Ist man Gewerkschaftsmitglied, zum Beispiel bei ver.di, übernehmen die kostenlos die Rechtsvertretung.

Eine dritte Möglichkeit ist die Beantragung von Prozesskostenhilfe. Dafür muss das aktuelle Einkommen relativ gering sein. Wohnkosten und Freibeträge werden abgezogen. Bei Vergütungen um den Mindestlohn herum erhält man oft Prozesskostenhilfe. Zusätzlich muss der beabsichtigte Prozess hinreichende Erfolgsaussicht bieten. Bei einer Kündigung und bei Anwendung des Kündigungsschutzgesetzes ist dies praktisch immer der Fall. Wird Prozesskostenhilfe gewährt, finanziert der Staat einen anwaltlichen Beistand und die Gerichtsgebühren. Sollte nach Prozessende aber das Einkommen innerhalb von 4 Jahren nunmehr über den Freigrenzen liegen, verlangt der Staat die verauslagten Gebühren allerdings zurück.

TXSL: Fahrerinnen und Fahrer haben häufig keine schriftlichen Arbeitsverträge oder nur solche, die ausschließlich ihre Pflichten und Sanktionen für unerwünschtes Verhalten beschreiben. Was, wenn sie gekündigt werden?

Achim Klueß: Für einen Arbeitsvertrag und die Begründung eines Arbeitsverhältnisses reichen mündliche Absprachen völlig aus. Streitig ist dann meist aber der genaue Inhalt. Dazu ein Tipp: nach dem Nachweisgesetz (findet man im Internet) muss der Arbeitgeber einem die wesentlichen Arbeitsbedingungen schriftlich bestätigen. Dazu gehören der Umfang der Arbeitszeit und die Höhe des Arbeitsentgelts, also die Hauptstreitpunkte! Entweder einen klassischen Arbeitsvertrag oder einen solchen Nachweis sollte man immer, wirklich immer verlangen!

TXSL: In Taxibetrieben wird oft nicht schriftlich gekündigt, sondern es gibt einfach kein Auto mehr zum Arbeiten. Es kommt vor, dass ein neuer Betriebsinhaber behauptet, es gäbe mit ihm keinen Arbeitsvertrag und die alte Firma gäbe es sowieso nicht mehr. Betriebe verschwinden von einem Tag auf den anderen. Was können betroffene Angestellte tun, wenn sich ein Arbeitgeber an keine Regeln hält?

Achim Klueß: Kündigungen müssen schriftlich erfolgen (§ 623 BGB), also mit handschriftlicher Unterschrift. Mündliche Kündigungen sind immer unwirksam, auch im Kleinbetrieb.

Wird einfach kein Auto mehr zugeteilt, muss der Arbeitgeber diese Zeiten wie Arbeitszeit vergüten.

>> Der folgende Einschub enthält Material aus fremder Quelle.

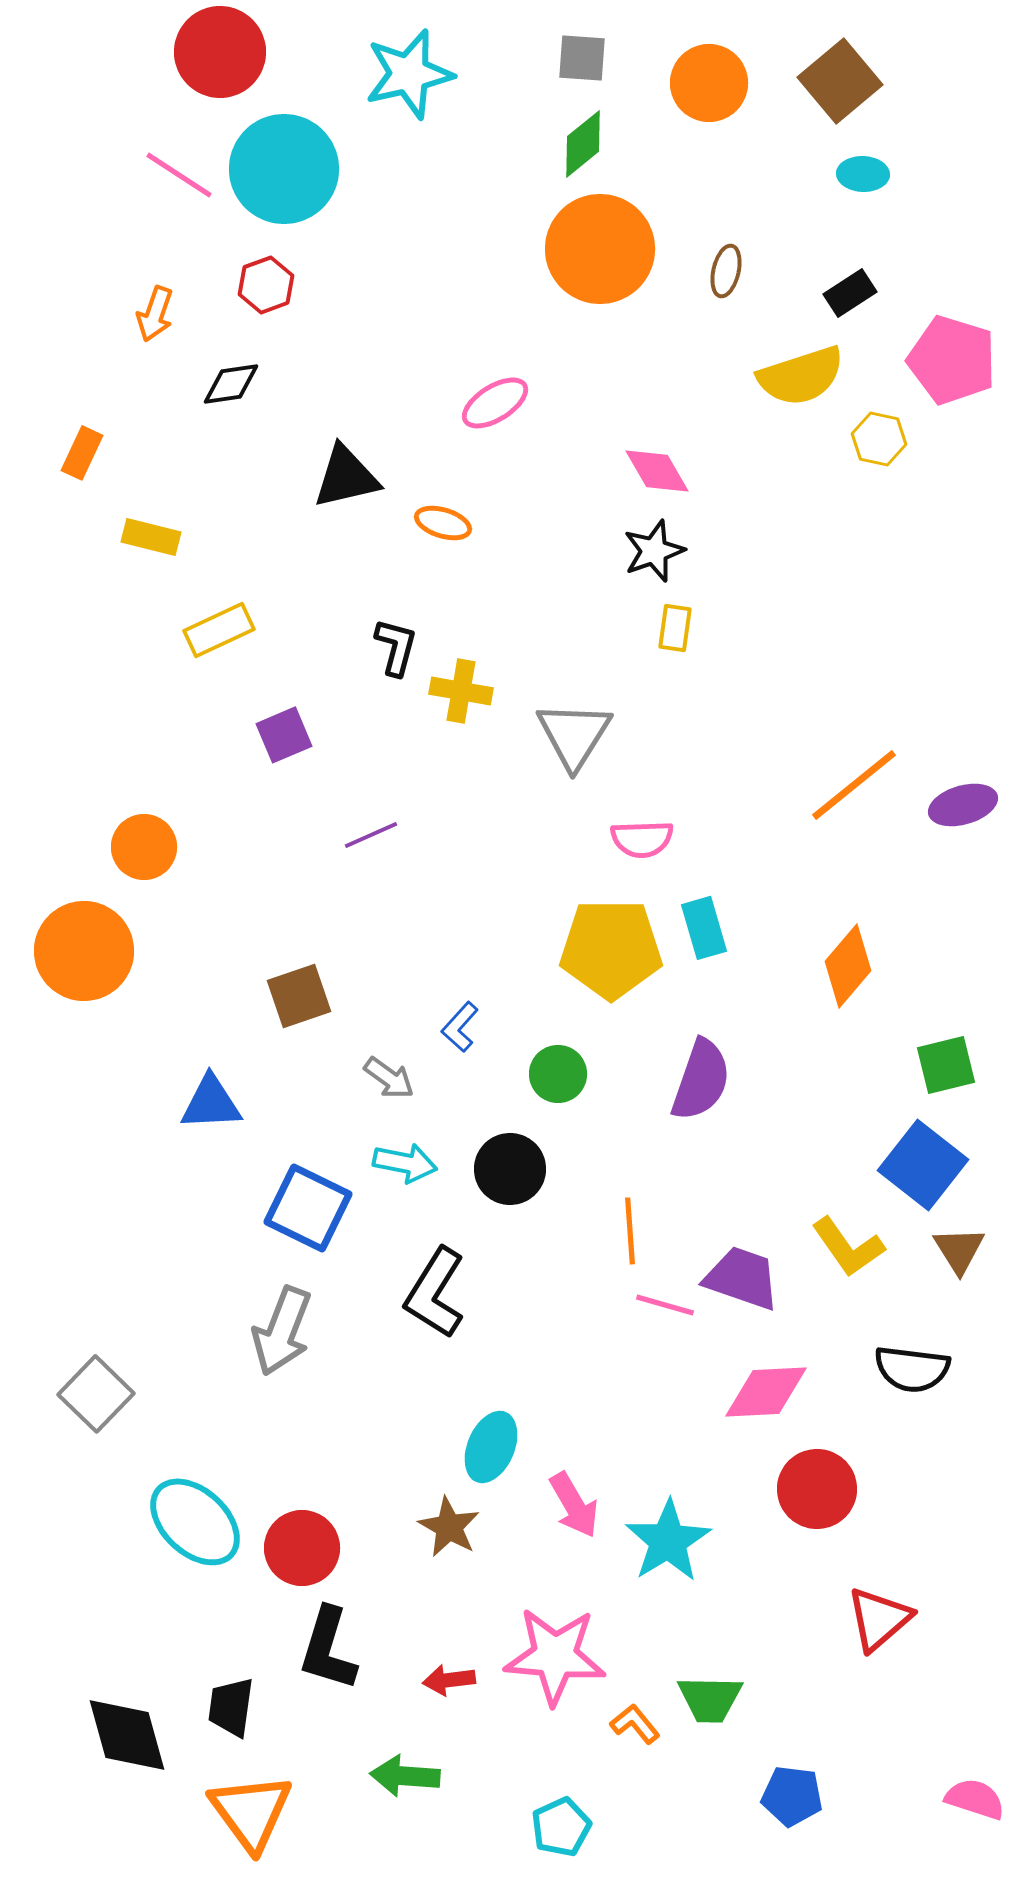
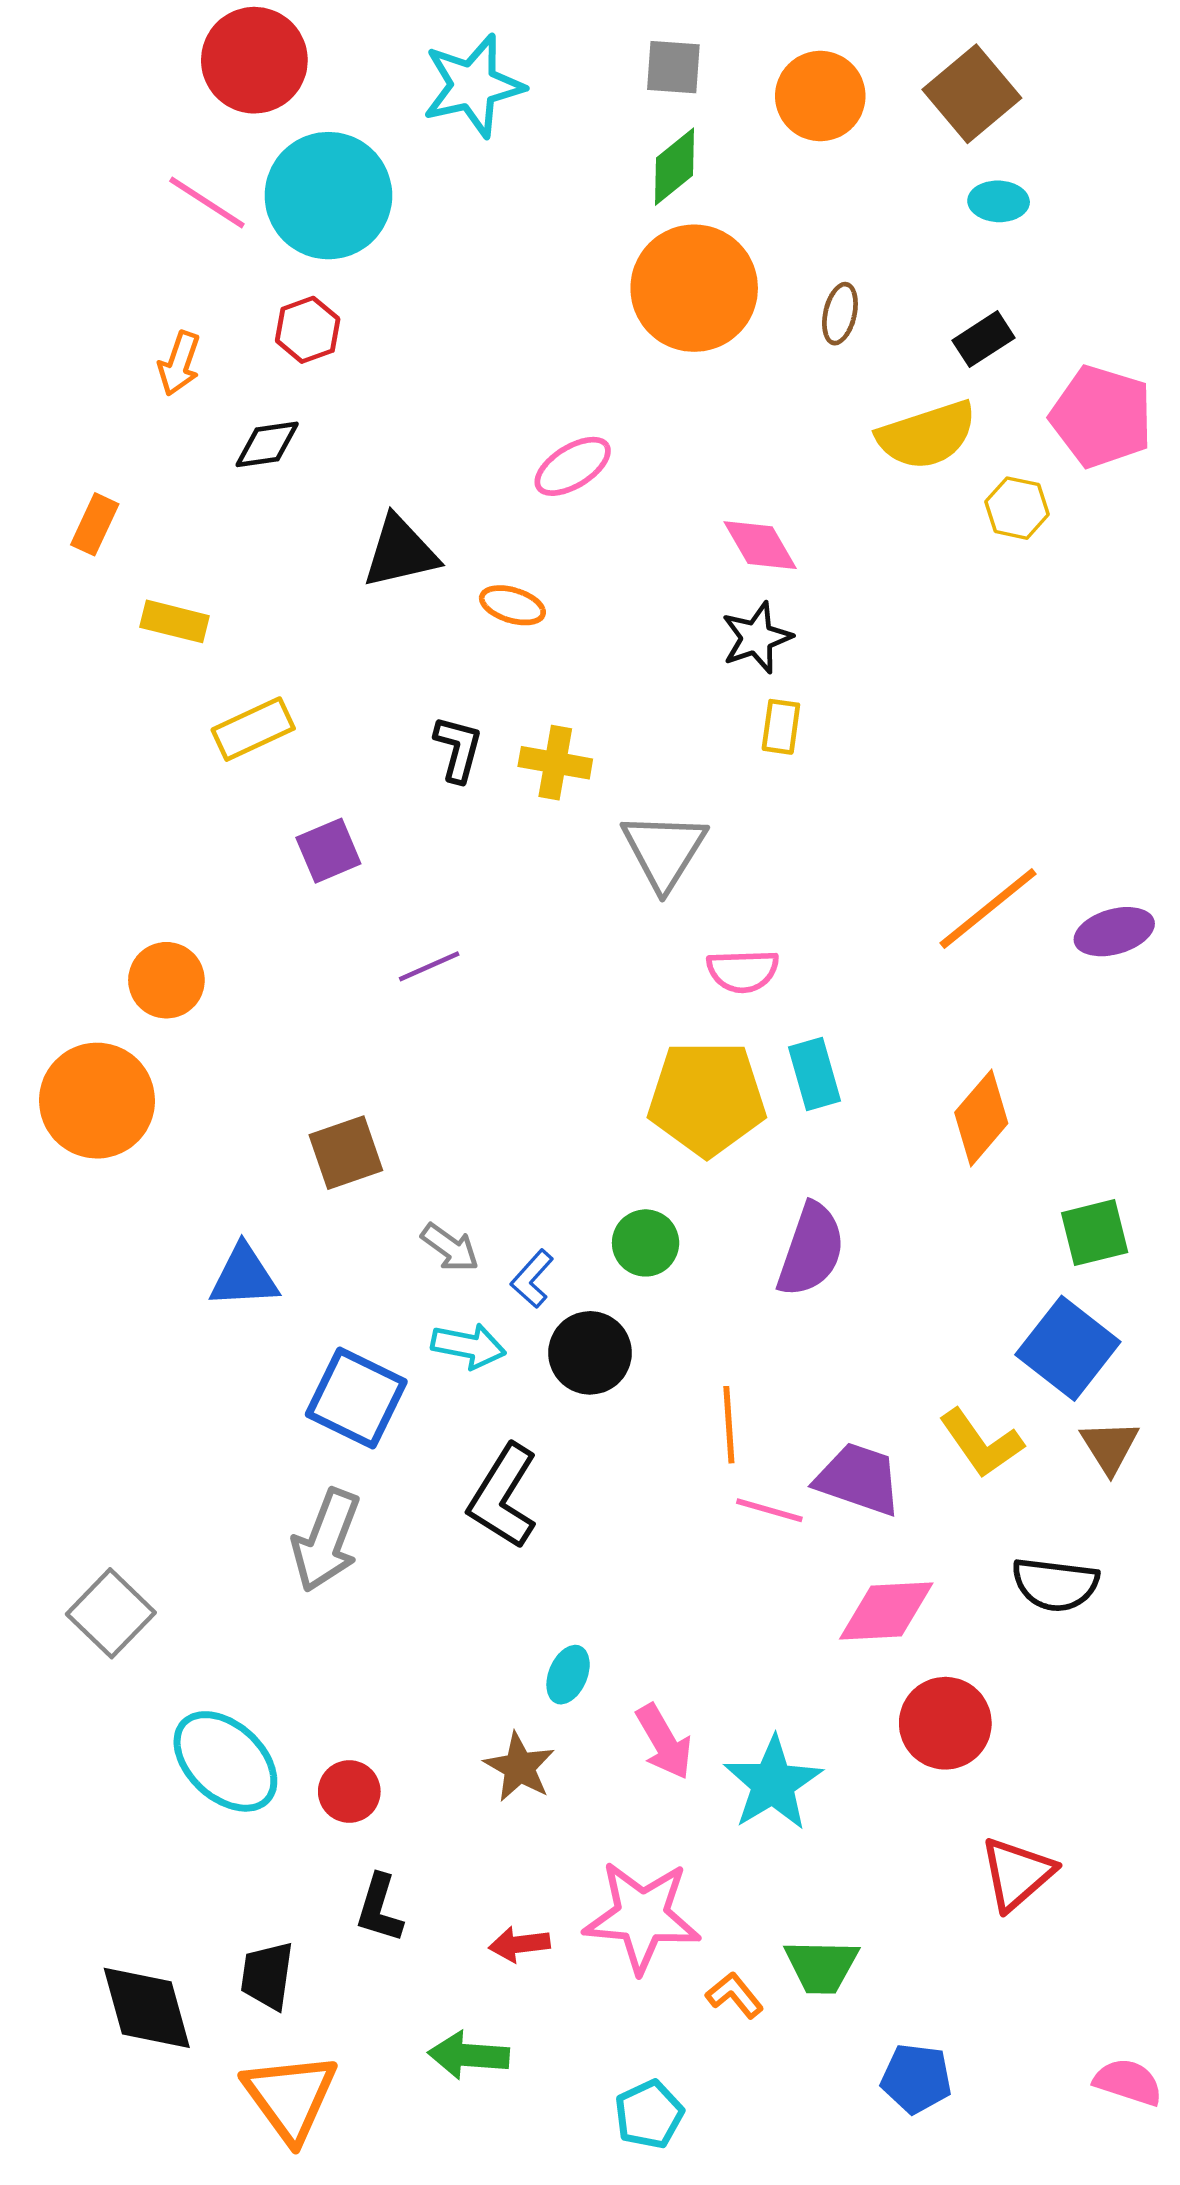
yellow cross: (461, 691) -> (555, 763), moved
blue L-shape: (460, 1027) -> (532, 1279), moved
cyan ellipse: (491, 1447) -> (568, 1675), size x0.7
red circle: (302, 1548) -> (349, 1791), size x0.7
black L-shape: (328, 1649) -> (379, 1908), size x0.7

Das Problem liegt woanders. Der Arbeitgeber wird oft behaupten, der Arbeitnehmer sei einfach nicht zur Arbeit erschienen. In einer gerichtlichen Auseinandersetzung muss dann aber der Arbeitnehmer beweisen, dass er arbeiten wollte. In solchen Fällen sollte er also einen Zeugen zum Arbeitsort mitnehmen und seine Arbeitskraft anbieten.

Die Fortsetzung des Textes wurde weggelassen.